La prima relazione sui progressi compiuti in materia di competitività (basata su un’analisi completa della relazione sulla transizione all’energia pulita – tecnologie e innovazione) dimostra che l’industria dell’UE è riuscita a cogliere l’opportunità generata dall’aumento della domanda di tecnologie energetiche pulite. La competitività del settore sta surclassando il settore delle tecnologie basate su fonti energetiche convenzionali per quanto riguarda il valore aggiunto, la produttività del lavoro, la crescita dell’occupazione e i tassi di penetrazione. Inoltre, in termini di PIL, il settore dell’energia pulita sta acquisendo importanza nell’economia dell’UE, mentre diminuisce il peso delle fonti energetiche convenzionali.

La relazione di quest’anno si concentra su sei importanti tecnologie: energia solare fotovoltaica; energia eolica offshore; energia marina; idrogeno rinnovabile; batterie e reti intelligenti. L’industria europea beneficia di un “vantaggio del pioniere” nei settori dell’energia eolica e oceanica nonché in quello dell’idrogeno rinnovabile.

Sono necessari sforzi per recuperare il ritardo e creare un vantaggio competitivo nelle zone in cui l’UE non gode (o non gode più) di tale vantaggio. Alla luce del previsto aumento della domanda, le batterie solari fotovoltaiche e agli ioni di litio sono particolarmente importanti.

La relazione sottolinea inoltre che il pieno potenziale del settore dell’energia pulita potrà essere realizzato solo se l’UE promuoverà lo sviluppo di tecnologie per l’energia pulita e quando intensificherà gli investimenti pubblici e privati nella ricerca e nell’innovazione. La Commissione sta organizzando un evento ad alto livello per condividere e discutere più dettagliatamente i risultati della presente relazione.

12. Qual è stato l’impatto complessivo della pandemia di Covid sul mercato dell’energia dell’UE? 

In primo luogo, il mercato europeo dell’energia ha mantenuto la sicurezza e la continuità dell’approvvigionamento durante questa crisi senza precedenti.

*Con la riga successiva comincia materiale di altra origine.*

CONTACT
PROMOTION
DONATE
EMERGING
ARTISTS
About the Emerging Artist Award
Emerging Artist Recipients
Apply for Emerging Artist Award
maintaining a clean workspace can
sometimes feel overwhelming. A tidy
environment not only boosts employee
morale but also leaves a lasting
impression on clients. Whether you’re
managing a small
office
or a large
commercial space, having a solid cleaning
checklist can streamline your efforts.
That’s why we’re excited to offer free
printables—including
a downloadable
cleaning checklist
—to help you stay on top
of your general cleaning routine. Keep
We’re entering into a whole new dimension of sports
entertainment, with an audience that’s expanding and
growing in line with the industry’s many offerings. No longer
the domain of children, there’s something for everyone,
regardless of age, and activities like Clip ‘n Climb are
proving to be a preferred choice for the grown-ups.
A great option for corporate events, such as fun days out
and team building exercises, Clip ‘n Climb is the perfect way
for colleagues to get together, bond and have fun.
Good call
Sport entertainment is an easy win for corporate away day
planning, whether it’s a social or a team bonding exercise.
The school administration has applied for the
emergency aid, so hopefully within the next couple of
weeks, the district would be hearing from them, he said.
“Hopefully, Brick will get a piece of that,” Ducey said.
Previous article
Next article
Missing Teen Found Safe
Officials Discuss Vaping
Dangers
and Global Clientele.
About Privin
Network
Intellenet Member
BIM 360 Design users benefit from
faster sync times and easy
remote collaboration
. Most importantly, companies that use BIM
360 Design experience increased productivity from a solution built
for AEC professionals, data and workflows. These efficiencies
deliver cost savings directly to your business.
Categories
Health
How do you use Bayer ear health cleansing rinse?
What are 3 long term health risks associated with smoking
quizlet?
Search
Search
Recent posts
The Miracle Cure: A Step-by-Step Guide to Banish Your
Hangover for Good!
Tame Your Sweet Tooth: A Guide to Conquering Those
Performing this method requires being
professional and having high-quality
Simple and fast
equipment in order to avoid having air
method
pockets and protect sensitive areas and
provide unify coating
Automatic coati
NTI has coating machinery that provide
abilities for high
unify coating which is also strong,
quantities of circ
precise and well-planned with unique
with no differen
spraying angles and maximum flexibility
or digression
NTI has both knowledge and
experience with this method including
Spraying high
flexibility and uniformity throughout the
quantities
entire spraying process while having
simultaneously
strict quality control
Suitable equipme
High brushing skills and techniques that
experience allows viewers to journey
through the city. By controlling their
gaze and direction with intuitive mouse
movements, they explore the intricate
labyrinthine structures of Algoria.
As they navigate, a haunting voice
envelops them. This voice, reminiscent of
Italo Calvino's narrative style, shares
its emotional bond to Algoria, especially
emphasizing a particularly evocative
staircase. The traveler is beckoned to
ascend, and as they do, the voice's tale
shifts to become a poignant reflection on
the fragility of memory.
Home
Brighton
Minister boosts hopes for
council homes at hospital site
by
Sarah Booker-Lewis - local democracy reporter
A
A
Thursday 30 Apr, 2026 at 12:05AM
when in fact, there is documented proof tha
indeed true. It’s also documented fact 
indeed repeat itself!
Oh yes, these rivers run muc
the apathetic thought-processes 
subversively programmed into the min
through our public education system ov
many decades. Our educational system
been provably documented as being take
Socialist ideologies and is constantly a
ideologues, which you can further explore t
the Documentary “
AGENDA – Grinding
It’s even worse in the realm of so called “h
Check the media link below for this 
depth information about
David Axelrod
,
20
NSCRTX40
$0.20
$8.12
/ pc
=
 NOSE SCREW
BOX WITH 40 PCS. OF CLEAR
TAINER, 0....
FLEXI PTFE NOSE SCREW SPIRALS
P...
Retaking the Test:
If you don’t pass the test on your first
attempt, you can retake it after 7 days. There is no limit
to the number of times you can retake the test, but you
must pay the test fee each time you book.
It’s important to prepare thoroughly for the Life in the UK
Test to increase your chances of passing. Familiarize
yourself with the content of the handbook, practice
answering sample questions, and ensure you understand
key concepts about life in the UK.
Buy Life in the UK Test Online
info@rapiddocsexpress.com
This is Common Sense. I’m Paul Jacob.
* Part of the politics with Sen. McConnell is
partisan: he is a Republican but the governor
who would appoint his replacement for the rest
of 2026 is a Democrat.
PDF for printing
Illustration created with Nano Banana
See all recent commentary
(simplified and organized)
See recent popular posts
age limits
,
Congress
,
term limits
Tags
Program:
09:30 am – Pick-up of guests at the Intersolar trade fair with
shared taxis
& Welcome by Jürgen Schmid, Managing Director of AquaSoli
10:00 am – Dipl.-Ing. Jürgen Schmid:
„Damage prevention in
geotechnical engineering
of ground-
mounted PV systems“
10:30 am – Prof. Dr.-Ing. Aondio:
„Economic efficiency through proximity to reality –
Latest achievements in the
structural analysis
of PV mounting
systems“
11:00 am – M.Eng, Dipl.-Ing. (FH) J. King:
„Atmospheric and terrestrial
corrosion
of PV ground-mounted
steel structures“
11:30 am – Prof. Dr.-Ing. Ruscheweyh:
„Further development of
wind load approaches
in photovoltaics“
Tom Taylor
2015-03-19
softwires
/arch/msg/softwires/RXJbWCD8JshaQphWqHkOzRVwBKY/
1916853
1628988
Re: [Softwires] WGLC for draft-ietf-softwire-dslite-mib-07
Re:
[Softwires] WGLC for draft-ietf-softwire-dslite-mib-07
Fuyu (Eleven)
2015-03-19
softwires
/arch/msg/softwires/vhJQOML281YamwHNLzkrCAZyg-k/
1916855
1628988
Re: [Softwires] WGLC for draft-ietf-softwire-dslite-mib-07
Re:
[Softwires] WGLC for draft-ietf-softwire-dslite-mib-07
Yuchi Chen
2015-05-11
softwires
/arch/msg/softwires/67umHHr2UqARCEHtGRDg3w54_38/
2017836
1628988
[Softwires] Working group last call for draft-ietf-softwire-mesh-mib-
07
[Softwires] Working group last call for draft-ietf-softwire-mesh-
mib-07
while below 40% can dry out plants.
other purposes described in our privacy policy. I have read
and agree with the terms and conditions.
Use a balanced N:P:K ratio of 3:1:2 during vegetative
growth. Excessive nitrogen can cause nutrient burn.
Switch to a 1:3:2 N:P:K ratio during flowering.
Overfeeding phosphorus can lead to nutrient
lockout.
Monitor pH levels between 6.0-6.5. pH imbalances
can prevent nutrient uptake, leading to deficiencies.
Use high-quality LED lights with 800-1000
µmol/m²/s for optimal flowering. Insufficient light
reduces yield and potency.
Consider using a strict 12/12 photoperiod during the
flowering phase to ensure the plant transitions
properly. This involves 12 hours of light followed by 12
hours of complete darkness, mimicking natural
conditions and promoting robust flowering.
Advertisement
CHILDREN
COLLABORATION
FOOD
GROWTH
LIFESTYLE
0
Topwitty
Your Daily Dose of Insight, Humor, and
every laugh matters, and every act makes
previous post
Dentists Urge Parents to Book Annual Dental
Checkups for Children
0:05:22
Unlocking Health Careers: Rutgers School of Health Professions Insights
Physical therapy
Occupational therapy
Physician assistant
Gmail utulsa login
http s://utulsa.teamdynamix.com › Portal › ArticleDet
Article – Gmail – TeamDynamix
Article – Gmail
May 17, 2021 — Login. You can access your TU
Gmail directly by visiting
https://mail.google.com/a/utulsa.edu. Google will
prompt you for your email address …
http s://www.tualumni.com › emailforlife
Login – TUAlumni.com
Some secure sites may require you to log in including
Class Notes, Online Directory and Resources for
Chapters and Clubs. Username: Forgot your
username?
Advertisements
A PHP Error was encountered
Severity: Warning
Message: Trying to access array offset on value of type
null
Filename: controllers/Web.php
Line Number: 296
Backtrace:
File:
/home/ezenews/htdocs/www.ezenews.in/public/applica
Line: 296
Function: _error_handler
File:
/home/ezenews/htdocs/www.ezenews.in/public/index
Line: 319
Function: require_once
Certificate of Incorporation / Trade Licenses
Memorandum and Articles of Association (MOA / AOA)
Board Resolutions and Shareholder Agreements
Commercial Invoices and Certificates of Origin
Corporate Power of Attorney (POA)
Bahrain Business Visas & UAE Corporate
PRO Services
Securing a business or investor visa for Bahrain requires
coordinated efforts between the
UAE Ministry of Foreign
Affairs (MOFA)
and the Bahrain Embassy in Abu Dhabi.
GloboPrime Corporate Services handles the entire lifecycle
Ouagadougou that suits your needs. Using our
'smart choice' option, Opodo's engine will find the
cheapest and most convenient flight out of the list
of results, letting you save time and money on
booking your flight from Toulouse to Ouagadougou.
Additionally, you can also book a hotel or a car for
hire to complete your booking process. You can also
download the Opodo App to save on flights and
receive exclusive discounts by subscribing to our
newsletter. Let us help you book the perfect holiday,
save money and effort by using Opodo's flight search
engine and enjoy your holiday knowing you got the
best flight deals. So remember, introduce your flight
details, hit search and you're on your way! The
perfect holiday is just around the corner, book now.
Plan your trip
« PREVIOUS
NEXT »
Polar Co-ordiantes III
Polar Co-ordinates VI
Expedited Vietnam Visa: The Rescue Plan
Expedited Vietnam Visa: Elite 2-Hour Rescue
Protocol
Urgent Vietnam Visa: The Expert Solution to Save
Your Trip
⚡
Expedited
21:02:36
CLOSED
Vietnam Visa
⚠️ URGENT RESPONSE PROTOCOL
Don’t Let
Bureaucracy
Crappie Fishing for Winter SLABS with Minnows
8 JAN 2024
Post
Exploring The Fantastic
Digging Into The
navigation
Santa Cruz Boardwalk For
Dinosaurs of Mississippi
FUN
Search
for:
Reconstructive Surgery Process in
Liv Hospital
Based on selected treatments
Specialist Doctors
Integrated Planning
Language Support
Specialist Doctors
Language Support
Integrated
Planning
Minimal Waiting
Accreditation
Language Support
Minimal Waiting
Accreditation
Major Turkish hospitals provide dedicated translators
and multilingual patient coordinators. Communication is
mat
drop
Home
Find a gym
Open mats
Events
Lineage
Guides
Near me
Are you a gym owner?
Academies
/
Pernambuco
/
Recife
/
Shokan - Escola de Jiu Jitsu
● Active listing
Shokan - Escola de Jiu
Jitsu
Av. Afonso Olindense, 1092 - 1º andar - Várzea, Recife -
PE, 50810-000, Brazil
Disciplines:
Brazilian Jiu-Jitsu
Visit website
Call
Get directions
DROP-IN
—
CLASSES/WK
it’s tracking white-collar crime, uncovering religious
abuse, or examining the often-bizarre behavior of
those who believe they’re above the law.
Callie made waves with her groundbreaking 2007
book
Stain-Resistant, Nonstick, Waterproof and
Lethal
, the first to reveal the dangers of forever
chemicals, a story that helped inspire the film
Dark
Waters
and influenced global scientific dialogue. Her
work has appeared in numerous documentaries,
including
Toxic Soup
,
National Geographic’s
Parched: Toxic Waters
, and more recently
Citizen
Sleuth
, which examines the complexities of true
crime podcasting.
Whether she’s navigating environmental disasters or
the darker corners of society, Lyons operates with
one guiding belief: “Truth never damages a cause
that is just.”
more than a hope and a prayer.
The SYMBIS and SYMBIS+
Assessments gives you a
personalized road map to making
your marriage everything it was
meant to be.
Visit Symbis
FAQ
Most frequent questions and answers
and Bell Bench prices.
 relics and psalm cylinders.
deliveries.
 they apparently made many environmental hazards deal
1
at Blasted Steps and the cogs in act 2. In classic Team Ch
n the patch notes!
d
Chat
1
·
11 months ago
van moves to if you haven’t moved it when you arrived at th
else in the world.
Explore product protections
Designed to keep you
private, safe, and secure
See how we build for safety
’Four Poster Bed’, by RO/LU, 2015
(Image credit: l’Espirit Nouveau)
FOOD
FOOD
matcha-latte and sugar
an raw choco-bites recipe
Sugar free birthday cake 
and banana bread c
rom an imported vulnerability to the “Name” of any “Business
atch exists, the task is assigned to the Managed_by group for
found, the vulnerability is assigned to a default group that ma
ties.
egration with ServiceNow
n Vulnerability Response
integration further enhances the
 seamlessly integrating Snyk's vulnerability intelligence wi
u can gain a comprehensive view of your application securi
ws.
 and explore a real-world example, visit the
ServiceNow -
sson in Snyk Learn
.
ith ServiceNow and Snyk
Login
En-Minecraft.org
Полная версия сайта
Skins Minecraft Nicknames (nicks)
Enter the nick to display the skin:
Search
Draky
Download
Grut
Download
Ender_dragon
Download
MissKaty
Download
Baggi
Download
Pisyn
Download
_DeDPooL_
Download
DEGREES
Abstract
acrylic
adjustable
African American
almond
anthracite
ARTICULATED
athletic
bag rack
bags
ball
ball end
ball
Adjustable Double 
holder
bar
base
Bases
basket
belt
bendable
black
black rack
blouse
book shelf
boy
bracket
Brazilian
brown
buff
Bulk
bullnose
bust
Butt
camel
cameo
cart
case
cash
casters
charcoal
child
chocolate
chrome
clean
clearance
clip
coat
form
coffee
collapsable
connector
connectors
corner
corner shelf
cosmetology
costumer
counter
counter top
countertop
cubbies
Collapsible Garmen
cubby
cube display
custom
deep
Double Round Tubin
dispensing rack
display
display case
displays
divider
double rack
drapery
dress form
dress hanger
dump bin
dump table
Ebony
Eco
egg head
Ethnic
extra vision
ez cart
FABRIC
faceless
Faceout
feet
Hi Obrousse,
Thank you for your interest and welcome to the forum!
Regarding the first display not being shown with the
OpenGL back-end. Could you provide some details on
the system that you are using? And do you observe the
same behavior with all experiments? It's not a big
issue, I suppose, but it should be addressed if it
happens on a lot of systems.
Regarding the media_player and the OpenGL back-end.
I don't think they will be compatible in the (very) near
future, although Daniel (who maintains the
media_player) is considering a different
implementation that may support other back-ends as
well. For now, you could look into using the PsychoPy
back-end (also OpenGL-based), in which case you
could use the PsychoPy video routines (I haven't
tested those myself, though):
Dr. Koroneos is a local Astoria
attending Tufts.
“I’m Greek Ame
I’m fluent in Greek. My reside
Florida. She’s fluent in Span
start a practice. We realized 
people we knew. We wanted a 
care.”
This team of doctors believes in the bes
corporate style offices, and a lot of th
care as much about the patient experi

In termini economici, è troppo presto per valutare l’impatto complessivo della crisi della Covid sul mercato dell’energia dell’UE. Le misure di confinamento applicate in vasti territori dell’UE hanno radicalmente modificato il comportamento di centinaia di milioni di europei. Dai dati recentemente pubblicati riguardo al secondo trimestre del 2020 emerge che l’attività economica nell’UE ha subito un calo senza precedenti (il 14% rispetto al secondo trimestre del 2019). Anche l’impatto sulla domanda di energia è stato senza precedenti. Da un confronto su base annua per il secondo trimestre emerge che il consumo di gas è diminuito del 10% e quello di energia elettrica dell’11%. I bassi consumi e l’aumento della produzione di energia solare hanno contribuito a far sì che nel secondo trimestre del 2020 le energie rinnovabili raggiungessero una quota del 43% del mix energetico dell’UE, un nuovo record trimestrale che sottolinea ancor più l’impatto eccezionale della crisi.